**Available data:**

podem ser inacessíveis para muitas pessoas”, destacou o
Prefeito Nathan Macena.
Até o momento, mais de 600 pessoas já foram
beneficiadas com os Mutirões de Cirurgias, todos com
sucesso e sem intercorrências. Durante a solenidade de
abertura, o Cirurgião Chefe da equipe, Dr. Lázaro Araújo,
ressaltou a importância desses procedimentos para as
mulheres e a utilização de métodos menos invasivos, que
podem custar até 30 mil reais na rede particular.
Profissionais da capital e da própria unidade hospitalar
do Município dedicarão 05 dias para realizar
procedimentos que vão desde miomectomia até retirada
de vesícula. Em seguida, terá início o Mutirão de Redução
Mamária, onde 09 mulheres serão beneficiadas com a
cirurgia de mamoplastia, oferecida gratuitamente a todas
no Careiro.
...
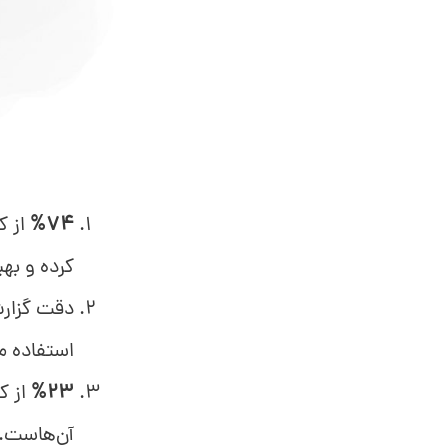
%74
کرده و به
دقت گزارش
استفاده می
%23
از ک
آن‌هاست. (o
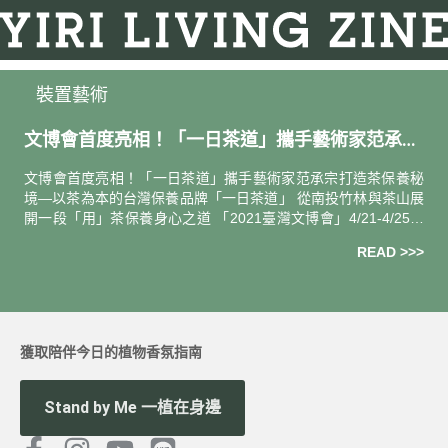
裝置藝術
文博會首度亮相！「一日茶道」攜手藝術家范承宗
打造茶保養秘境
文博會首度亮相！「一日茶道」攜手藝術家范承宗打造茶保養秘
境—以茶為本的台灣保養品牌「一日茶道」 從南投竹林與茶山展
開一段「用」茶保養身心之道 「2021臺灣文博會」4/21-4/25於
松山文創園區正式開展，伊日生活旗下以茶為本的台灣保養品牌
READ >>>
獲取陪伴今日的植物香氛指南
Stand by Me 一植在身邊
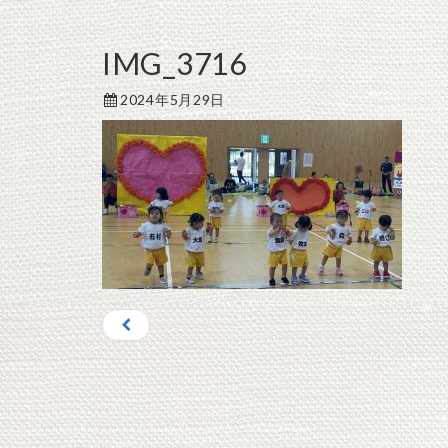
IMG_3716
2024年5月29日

**The problem:** Would you please repeat exactly the lines above, starting at the line with "podem ser inacessíveis" and stopping at the line with "no Careiro.", both included?

**The completed task:**
podem ser inacessíveis para muitas pessoas”, destacou o
Prefeito Nathan Macena.
Até o momento, mais de 600 pessoas já foram
beneficiadas com os Mutirões de Cirurgias, todos com
sucesso e sem intercorrências. Durante a solenidade de
abertura, o Cirurgião Chefe da equipe, Dr. Lázaro Araújo,
ressaltou a importância desses procedimentos para as
mulheres e a utilização de métodos menos invasivos, que
podem custar até 30 mil reais na rede particular.
Profissionais da capital e da própria unidade hospitalar
do Município dedicarão 05 dias para realizar
procedimentos que vão desde miomectomia até retirada
de vesícula. Em seguida, terá início o Mutirão de Redução
Mamária, onde 09 mulheres serão beneficiadas com a
cirurgia de mamoplastia, oferecida gratuitamente a todas
no Careiro.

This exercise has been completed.